Description onil 2019-12-19 15:37:46 UTC
After resume from suspend screen flickers, flickering intensifies during mouse movement. reverting to 5.4 fixes the issue.

workaround: changing dpm_force_performance_level to "high" (and optionally afterwards to "low") resolves the issue while "auto" introduces it again.

OS: Fedora 31 on gnome wayland
GPU: 5700XT Pulse
Monitor: LG 27UK650W on DP 1.4
Mesa: 19.3

no info/error message on syslog.
Comment 1 Alex Deucher 2019-12-19 15:52:59 UTC
Please attach your xorg log (if using X) and dmesg output.
Comment 2 onil 2019-12-19 16:23:15 UTC
Created attachment 286367 [details]
dmesg after resume from suspend
Comment 3 onil 2019-12-20 15:37:07 UTC
Problem only occurs when dpm_force_performance_level is set to "low" before suspend. if dpm_force_performance_level is "auto" or "high" there is no flickering after resume from suspend.
Comment 4 onil 2019-12-22 11:31:39 UTC
Please disregard comment #3, flickering still occurs when performance level is "auto", after manually switching it to "low" or "high" flickering stops.
Comment 5 Manuel Ullmann 2020-01-26 21:26:38 UTC
Confirmed on navi14. Bisected it to 1ea8751bd28d1ec2b36a56ec6bc1ac28903d09b4. Log is indicating exactly nothing. I’ll attach them nonetheless, if you happen to see more than me.
It’s just a wild guess, but could it be, that your indicator for a safe lowering of the clock is not always a good indicator? I mean you know your code a lot better than me. A clock, that is raised too high while voltage being too low could however be a reason for the flickering on OpenGL operations, that I’m seeing.
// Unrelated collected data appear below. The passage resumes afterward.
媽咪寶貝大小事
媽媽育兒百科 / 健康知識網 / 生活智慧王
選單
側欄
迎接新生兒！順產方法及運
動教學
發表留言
Have not seen those on Vulkan or framebuffer though.
Anyway, have a look for yourself:

commit 1ea8751bd28d1ec2b36a56ec6bc1ac28903d09b4
Author: Noah Abradjian <noah.abradjian@amd.com>
Date:   Fri Sep 27 16:30:57 2019 -0400

    drm/amd/display: Make clk mgr the only dto update point

    [Why]

    * Clk Mgr DTO update point did not cover all needed updates, as it included a
      check for plane_state which does not exist yet when the updater is called on
      driver startup
    * This resulted in another update path in the pipe programming sequence, based
      on a dppclk update flag
    * However, this alternate path allowed for stray DTO updates, some of which would
      occur in the wrong order during dppclk lowering and cause underflow

    [How]

    * Remove plane_state check and use of plane_res.dpp->inst, getting rid
      of sequence dependencies (this results in extra dto programming for unused
      pipes but that doesn't cause issues and is a small cost)
    * Allow DTOs to be updated even if global clock is equal, to account for
      edge case exposed by diags tests
    * Remove update_dpp_dto call in pipe programming sequence (leave update to
      dppclk_control there, as that update is necessary and shouldn't occur in clk
      mgr)
    * Remove call to optimize_bandwidth when committing state, as it is not needed
      and resulted in sporadic underflows even with other fixes in place

    Signed-off-by: Noah Abradjian <noah.abradjian@amd.com>
    Reviewed-by: Jun Lei <Jun.Lei@amd.com>
    Acked-by: Leo Li <sunpeng.li@amd.com>
    Signed-off-by: Alex Deucher <alexander.deucher@amd.com>

 .../gpu/drm/amd/display/dc/clk_mgr/dcn20/dcn20_clk_mgr.c   | 14 +++++++++-----
 drivers/gpu/drm/amd/display/dc/clk_mgr/dcn21/rn_clk_mgr.c  |  3 ++-
 drivers/gpu/drm/amd/display/dc/core/dc.c                   |  4 ----
 drivers/gpu/drm/amd/display/dc/dcn20/dcn20_hwseq.c         |  8 +-------
    4 files changed, 12 insertions(+), 17 deletions(-)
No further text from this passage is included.